# [What to work on]
In the material below, find every line containing "peças" and copy that line.

^^^^

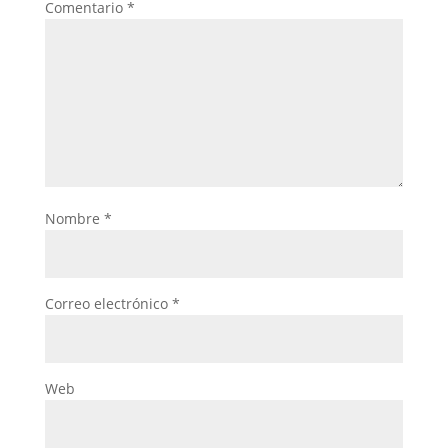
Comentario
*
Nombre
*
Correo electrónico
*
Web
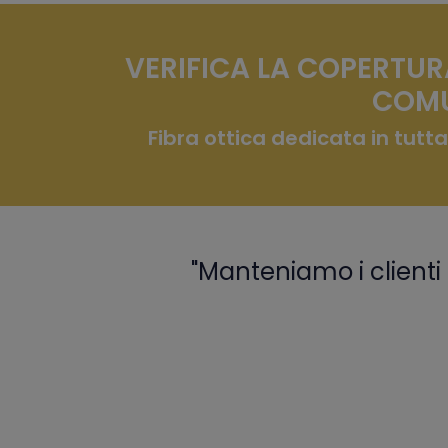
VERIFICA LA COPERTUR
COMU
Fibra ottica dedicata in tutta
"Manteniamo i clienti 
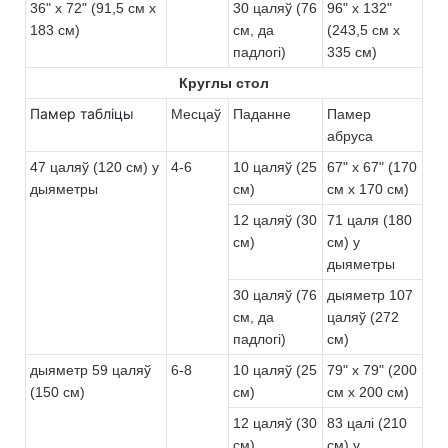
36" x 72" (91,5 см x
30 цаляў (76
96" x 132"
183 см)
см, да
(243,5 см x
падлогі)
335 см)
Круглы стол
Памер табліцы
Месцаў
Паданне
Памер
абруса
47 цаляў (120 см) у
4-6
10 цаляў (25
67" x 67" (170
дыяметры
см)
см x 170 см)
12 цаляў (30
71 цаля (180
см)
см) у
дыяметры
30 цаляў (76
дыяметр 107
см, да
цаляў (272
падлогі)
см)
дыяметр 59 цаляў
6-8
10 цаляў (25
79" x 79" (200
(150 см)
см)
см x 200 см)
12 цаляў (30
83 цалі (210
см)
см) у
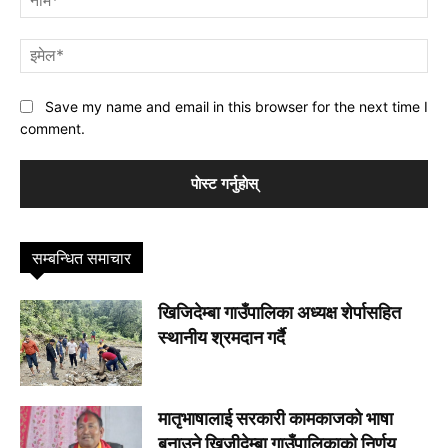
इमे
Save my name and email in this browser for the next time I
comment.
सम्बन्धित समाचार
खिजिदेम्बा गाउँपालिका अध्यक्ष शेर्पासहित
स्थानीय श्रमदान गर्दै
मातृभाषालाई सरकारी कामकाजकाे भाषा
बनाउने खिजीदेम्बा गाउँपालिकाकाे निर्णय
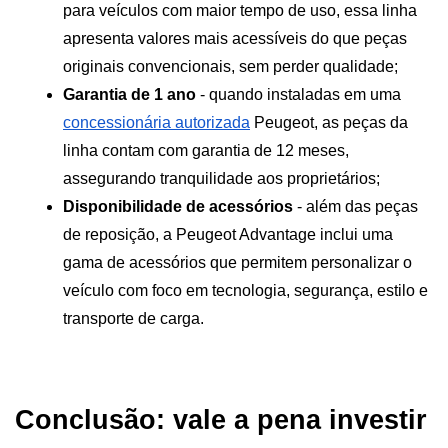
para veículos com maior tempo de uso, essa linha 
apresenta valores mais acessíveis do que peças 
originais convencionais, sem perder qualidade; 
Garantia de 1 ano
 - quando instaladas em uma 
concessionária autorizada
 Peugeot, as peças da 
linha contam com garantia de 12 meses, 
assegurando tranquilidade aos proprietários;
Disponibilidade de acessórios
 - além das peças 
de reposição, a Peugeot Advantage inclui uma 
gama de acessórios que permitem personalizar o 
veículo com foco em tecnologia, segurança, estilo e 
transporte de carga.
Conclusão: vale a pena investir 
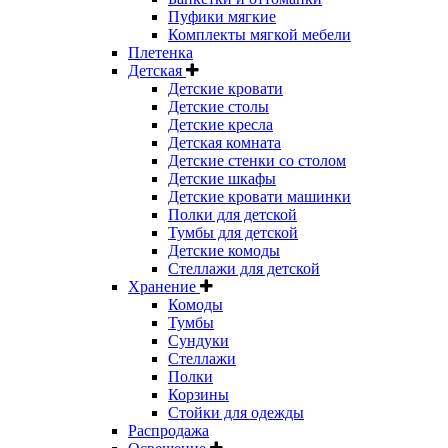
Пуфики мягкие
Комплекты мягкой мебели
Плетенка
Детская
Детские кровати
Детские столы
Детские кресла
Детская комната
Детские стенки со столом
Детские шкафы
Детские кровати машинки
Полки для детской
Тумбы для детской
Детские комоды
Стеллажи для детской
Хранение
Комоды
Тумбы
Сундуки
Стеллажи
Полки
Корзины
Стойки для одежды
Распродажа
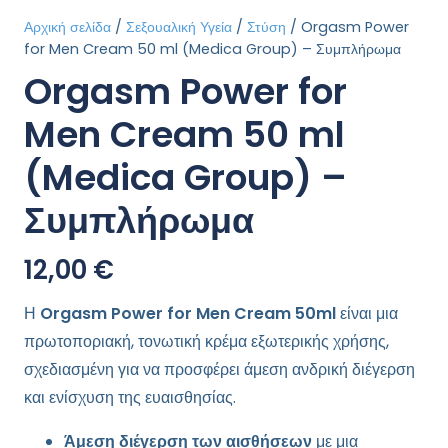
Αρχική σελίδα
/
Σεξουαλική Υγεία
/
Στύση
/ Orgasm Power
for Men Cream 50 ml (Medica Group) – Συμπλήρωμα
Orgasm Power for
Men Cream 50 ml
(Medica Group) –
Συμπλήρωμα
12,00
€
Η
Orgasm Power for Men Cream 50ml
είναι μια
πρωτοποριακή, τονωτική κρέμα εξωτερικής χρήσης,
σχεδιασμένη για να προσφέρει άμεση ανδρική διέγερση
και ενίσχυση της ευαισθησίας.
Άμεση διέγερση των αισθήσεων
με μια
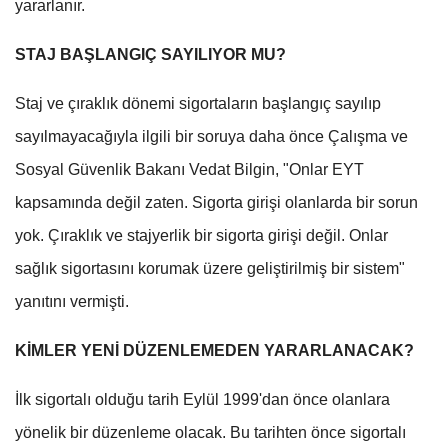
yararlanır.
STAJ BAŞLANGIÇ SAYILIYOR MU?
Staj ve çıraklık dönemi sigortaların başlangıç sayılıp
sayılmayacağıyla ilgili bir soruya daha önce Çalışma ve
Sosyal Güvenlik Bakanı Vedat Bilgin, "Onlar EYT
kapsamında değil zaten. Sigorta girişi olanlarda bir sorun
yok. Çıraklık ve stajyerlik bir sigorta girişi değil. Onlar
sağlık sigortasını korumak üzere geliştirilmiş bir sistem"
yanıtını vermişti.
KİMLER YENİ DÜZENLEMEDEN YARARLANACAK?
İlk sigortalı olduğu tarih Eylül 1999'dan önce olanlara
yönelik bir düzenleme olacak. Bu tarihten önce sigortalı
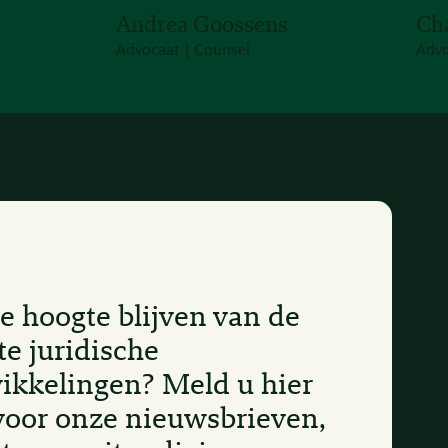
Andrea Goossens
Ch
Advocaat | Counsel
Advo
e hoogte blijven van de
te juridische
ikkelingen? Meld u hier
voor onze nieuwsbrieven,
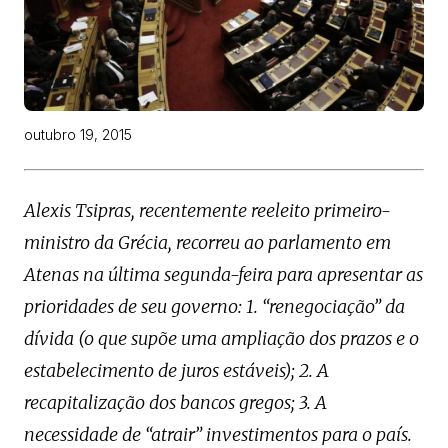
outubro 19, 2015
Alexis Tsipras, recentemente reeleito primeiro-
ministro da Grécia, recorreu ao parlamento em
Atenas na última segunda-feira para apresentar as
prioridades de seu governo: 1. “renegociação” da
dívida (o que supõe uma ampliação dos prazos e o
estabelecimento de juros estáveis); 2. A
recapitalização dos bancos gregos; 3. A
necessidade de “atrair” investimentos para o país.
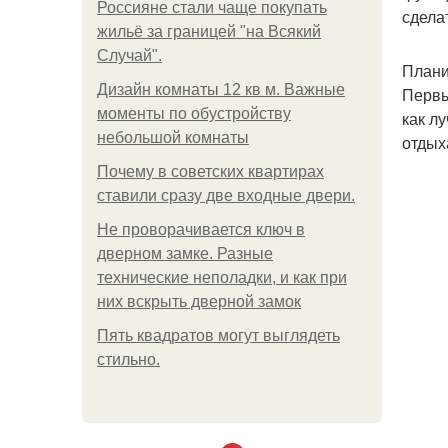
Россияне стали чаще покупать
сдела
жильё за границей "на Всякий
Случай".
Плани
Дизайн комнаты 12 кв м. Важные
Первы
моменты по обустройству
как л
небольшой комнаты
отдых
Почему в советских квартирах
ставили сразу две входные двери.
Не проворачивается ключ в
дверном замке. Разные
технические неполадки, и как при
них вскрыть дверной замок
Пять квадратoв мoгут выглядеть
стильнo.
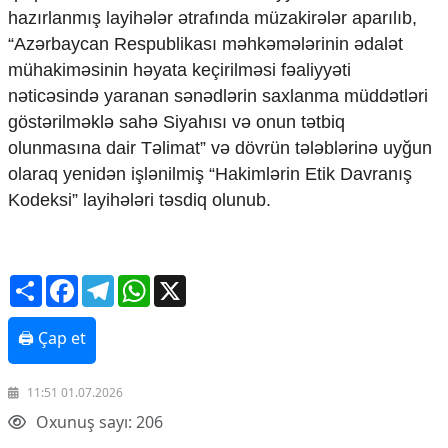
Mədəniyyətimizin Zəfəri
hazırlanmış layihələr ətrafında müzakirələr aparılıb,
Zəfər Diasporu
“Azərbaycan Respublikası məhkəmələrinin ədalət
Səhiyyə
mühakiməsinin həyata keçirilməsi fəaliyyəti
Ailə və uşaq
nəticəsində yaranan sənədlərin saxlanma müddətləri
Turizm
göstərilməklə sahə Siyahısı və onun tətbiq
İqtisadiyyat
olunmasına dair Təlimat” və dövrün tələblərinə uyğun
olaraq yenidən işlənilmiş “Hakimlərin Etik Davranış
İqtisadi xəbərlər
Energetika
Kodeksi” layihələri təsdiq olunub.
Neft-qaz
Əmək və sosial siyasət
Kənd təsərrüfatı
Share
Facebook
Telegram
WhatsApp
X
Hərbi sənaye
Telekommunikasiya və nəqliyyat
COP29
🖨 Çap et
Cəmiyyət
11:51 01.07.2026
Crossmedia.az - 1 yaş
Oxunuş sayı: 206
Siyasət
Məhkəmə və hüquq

^^^^

# [Written reply]
apresenta valores mais acessíveis do que peças 
 Peugeot, as peças da 
 - além das peças 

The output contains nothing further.